The shooting spree that took place on Friday at Sandy Hook Elementary School in Connecticut, US, killing 27 people, including 20 of the school’s students, shocked not only the American people, but also the world. The incident has added to the series of mass killings in the country, where individual gun ownership — and gun violence — has long been a distinctive feature of society.
In a speech at a memorial service for the victims on Sunday, US President Barack Obama vowed to “use whatever power his office holds” to prevent such massacres in schools from recurring, hinting at a fresh effort to curb the spread of guns, and stressed that “these tragedies must end”.
Obama has long supported the restoration of the assault weapons ban, which was first passed in 1994 and expired in 2004. The idea, however, brought backlash from supporters of gun rights and contributed to costing the Democrats control of Congress.
Although pursuing such legislation might be a long and winding road, Obama needs to look at all possible legal avenues in order to prevent the repetition of such incidents.
The Obama administration can also pursue anticipatory measures that have been successful in significantly reducing crime rates in other places, including gun shootings in New York — the city declared as the most violent place in America in the 1990s.
Measures imposed in the 1990s, like the “Comp-Stat”, a crime-mapping system, the “broken-windows” strategy, which focuses on restoring order to communities and the recently introduced “Operation Impact”, a program that floods troubled areas with police, have helped to curb crime rates in New York City.
Those measures exclude the controversial “stop-and-frisk” policy, under which people suspected of criminal activity are stopped and checked for weapons.
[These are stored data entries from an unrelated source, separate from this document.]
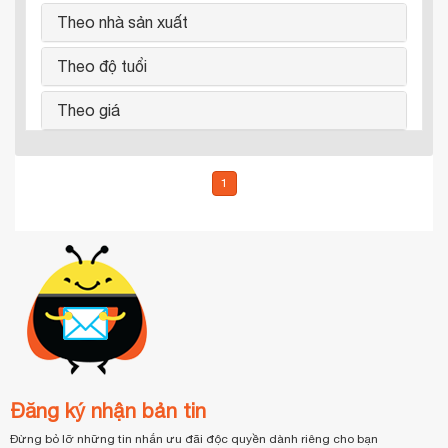
Theo nhà sản xuất
Theo độ tuổi
Theo giá
1
Đăng ký nhận bản tin
Đừng bỏ lỡ những tin nhắn ưu đãi độc quyền dành riêng cho bạn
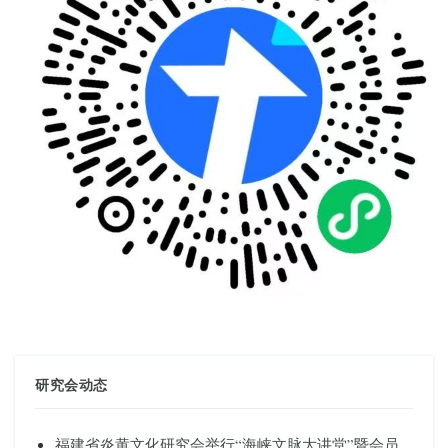
研究会动态
福建省炎黄文化研究会举行“海峡文脉大讲堂”暨会员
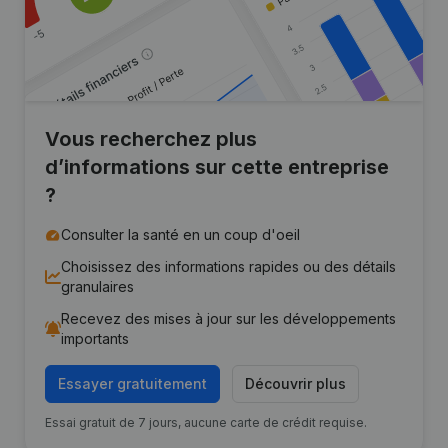
Vous recherchez plus
d’informations sur cette entreprise
?
Consulter la santé en un coup d'oeil
Choisissez des informations rapides ou des détails
granulaires
Recevez des mises à jour sur les développements
importants
Essayer gratuitement
Découvrir plus
Essai gratuit de 7 jours, aucune carte de crédit requise.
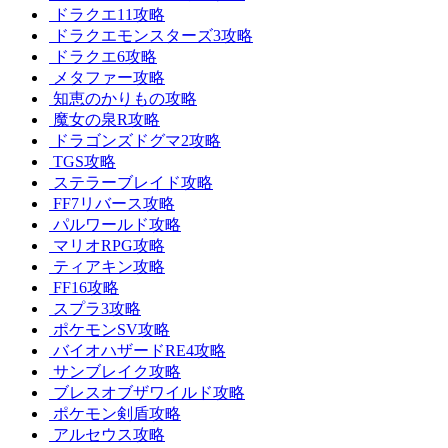
ドラクエ11攻略
ドラクエモンスターズ3攻略
ドラクエ6攻略
メタファー攻略
知恵のかりもの攻略
魔女の泉R攻略
ドラゴンズドグマ2攻略
TGS攻略
ステラーブレイド攻略
FF7リバース攻略
パルワールド攻略
マリオRPG攻略
ティアキン攻略
FF16攻略
スプラ3攻略
ポケモンSV攻略
バイオハザードRE4攻略
サンブレイク攻略
ブレスオブザワイルド攻略
ポケモン剣盾攻略
アルセウス攻略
New York City Police commissioner Ray Kelly said as quoted by the London-based publication The Economist that such proactive policing had saved over 5,600 lives between 2002 and 2011.
President Obama could seize this momentum to take necessary actions to prevent future murders, or at least push them to a minimum. It might not be productive in terms of pure politics, but it might win the support of the majority of American people.